The new president of Africa’s largest democracy, Nigeria, has used his inaugural address to make a major policy announcement to ease pressure on government finances.
Bola Tinubu said the decades-long subsidy on petroleum products was being scrapped.
“Fuel subsidy is gone,” he told a packed crowd in the capital, Abuja.
He won disputed elections with a promise to renew hope – but he faces tough economic and security challenges.
It is not clear when the new policy will kick in, but ending the subsidy will lead to a rise in the price of petrol and could have a knock-on effect on other prices.
Previous Nigerian governments have tried and failed to end the subsidy that was first introduced in the 1970s.
Despite its oil wealth, Nigeria is unable to refine enough crude to meet local demands so it imports petroleum products, which are then sold at a government-set price.
But the subsidy is a huge drain on public finances. Last year it gulped 4.3trn naira ($9.3bn; £7.5bn) and for the first half of this year, 3.36trn naira was budgeted for it.

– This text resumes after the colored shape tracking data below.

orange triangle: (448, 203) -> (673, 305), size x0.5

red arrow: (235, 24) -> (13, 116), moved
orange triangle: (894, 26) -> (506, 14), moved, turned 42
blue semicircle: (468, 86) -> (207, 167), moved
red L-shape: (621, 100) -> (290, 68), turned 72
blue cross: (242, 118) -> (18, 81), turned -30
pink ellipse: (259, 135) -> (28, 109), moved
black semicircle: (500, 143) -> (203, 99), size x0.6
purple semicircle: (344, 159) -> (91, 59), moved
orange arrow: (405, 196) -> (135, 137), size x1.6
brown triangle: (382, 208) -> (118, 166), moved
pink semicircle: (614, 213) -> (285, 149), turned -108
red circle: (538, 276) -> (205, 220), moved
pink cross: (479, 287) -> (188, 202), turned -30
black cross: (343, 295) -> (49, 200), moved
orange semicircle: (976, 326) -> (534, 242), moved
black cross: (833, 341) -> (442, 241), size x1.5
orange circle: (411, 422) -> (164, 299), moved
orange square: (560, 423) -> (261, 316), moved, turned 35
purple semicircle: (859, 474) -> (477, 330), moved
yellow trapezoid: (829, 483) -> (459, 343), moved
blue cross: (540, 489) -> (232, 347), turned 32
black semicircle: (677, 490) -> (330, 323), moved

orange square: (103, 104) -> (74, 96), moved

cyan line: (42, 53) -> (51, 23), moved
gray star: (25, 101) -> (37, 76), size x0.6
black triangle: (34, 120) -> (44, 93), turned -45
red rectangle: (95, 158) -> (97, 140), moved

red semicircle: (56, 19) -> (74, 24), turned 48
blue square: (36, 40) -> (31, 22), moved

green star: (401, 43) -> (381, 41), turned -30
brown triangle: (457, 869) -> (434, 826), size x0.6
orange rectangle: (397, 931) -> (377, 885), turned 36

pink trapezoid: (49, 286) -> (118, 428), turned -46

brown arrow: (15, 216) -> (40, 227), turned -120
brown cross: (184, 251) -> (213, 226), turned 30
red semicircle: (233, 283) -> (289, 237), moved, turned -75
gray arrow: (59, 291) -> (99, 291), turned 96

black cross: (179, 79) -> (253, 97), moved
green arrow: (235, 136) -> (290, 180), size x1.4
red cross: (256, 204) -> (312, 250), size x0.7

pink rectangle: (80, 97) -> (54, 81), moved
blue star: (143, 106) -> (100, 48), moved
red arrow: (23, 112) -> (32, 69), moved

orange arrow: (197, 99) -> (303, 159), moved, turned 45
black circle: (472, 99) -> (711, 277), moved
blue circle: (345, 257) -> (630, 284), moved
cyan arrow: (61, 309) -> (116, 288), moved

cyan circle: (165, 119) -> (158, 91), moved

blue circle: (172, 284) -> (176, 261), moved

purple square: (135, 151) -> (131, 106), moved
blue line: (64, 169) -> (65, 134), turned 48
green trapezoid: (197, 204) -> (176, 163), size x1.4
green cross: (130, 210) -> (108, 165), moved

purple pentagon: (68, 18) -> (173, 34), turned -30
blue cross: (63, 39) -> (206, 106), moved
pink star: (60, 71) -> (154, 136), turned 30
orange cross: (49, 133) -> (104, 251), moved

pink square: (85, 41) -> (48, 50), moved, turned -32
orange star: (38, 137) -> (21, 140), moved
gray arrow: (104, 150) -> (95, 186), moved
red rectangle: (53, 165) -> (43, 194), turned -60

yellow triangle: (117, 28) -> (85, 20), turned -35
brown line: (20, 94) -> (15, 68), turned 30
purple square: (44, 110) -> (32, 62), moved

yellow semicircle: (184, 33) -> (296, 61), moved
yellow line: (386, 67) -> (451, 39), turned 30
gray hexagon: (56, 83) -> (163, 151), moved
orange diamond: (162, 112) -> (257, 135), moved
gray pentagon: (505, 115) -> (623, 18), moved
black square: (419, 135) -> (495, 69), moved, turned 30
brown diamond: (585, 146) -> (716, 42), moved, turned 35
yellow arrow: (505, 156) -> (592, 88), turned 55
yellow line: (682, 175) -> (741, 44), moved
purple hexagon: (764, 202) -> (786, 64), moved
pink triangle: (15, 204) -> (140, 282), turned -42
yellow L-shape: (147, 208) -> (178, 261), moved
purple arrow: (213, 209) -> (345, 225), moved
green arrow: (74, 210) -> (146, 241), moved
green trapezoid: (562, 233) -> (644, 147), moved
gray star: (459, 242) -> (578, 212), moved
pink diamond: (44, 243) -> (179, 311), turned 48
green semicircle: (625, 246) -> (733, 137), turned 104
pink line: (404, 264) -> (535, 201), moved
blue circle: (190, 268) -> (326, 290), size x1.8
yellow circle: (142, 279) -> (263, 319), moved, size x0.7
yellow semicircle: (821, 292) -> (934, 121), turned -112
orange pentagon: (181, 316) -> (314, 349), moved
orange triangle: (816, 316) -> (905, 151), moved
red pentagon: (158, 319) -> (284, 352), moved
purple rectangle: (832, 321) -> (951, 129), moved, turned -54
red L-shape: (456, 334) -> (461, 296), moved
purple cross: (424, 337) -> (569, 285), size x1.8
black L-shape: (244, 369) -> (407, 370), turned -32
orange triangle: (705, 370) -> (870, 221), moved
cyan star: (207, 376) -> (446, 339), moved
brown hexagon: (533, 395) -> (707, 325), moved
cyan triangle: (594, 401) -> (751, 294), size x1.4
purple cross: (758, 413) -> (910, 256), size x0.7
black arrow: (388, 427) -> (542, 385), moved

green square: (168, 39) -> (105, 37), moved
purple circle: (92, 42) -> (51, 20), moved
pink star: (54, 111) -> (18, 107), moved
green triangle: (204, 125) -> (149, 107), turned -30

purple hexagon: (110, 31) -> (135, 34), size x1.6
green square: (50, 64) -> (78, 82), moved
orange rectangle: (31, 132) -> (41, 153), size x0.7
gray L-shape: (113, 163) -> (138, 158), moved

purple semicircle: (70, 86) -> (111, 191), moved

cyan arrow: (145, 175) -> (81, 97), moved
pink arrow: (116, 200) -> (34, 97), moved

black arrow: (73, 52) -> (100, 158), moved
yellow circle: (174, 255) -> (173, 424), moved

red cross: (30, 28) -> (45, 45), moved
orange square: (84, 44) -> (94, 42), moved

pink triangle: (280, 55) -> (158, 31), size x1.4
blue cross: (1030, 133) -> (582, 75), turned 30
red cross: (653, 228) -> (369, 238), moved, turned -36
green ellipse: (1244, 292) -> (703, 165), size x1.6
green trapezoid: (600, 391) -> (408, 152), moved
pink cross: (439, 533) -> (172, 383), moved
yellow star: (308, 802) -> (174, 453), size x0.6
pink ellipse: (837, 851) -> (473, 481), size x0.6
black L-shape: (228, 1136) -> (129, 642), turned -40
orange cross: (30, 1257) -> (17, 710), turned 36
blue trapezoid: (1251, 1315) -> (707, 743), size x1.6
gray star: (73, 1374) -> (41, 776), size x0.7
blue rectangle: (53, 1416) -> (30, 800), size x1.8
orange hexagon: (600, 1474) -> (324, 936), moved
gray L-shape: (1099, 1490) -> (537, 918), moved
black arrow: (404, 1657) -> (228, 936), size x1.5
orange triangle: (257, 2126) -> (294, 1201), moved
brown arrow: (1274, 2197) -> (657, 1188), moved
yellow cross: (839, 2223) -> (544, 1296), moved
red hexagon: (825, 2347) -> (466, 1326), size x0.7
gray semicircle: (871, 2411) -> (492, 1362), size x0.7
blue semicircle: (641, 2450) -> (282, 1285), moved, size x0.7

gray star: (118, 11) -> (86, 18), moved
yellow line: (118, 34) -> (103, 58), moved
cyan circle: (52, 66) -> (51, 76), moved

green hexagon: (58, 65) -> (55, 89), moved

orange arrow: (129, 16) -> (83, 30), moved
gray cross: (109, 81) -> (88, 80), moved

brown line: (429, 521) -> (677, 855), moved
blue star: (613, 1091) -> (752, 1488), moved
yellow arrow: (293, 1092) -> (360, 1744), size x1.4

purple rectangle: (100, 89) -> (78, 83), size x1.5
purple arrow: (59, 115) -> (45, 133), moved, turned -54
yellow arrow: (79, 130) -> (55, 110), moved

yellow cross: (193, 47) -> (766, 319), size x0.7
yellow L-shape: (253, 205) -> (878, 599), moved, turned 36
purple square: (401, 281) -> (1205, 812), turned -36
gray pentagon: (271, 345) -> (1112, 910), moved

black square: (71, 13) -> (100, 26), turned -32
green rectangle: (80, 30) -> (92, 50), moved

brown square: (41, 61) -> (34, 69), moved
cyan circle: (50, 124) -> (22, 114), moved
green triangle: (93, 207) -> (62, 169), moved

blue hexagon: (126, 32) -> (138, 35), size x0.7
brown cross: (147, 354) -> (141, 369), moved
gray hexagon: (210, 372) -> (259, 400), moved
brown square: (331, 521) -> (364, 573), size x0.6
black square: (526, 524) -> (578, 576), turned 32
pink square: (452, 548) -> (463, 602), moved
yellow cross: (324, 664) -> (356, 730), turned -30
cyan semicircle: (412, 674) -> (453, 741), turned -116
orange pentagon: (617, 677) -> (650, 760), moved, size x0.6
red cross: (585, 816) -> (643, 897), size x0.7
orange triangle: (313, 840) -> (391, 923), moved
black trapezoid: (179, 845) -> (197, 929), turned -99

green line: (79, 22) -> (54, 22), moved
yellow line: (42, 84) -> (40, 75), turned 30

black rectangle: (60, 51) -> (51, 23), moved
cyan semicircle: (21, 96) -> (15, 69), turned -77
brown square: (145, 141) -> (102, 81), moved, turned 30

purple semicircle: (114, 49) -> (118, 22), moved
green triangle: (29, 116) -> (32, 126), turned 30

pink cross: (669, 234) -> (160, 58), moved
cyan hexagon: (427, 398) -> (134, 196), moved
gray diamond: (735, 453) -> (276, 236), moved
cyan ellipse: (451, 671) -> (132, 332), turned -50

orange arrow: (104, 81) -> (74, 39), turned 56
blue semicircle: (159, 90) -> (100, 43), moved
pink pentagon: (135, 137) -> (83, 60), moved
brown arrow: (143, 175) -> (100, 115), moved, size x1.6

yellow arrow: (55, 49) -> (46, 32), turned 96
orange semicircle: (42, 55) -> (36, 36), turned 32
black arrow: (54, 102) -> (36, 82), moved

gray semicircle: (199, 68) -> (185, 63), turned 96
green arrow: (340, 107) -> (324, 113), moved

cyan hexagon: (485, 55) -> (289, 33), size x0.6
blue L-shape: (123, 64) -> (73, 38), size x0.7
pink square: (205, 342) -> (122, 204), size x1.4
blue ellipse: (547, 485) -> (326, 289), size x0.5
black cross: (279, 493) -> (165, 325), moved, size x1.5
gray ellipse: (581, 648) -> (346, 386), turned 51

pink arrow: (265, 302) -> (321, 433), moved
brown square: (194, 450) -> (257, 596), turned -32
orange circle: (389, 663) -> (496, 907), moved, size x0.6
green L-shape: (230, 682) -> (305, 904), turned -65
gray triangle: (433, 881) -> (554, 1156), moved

The new president said the subsidy could no longer be justified and that the funds would instead be spent on public infrastructure and to improve the lives of people.
Mr Tinubu, 71, takes over from Muhammadu Buhari, who has stepped down at the end of his two terms.
He is under pressure to tackle the economic crisis.
Inflation is running at its highest rate for nearly 18 years, one in three people are unemployed and the output of the vital oil industry is shrinking.
Mr Tinubu acknowledged these challenges in his speech, saying his team would release its economic roadmap in the coming weeks but pointed out that interest rates were too high.
He won the election in February with 37% of the vote. His main rival Atiku Abubakar polled 29%, and Labour’s Peter Obi 25%.
Mr Tinubu’s victory is being challenged in court by the two opposition candidates.
They say the outcome was manipulated.
But Mr Tinubu said he was “spreading his hand across the political divide”, and described the election as hard-fought and of a better quality than previous ones.
He also said that women and young people would feature prominently in his administration and hinted at employing more security personnel to tackle the security crisis, which includes kidnappings for ransom.
As a former governor of Lagos, he revitalised Nigeria’s commercial hub – no easy job – and his allies say he will take the same technocratic and thoughtful approach to running the vast country of more than 200 million people.
But opponents of the new president say he has lost the vitality he used to forcefully modernise Lagos.
Since the election he has travelled abroad twice, raising questions about his health. In 2021 he spent months in London being treated for an undisclosed illness.
He has brushed off the criticism, saying the job does not require the fitness of an Olympic athlete – and his associates are quick to remind everyone that US President Joe Biden is older, at 80.
But if Mr Abubakar and Mr Obi have their way then Mr Tinubu may not be in power for very long.
The election tribunal is expected to start hearing the main arguments in their case on Tuesday and a ruling should be given within the next six months.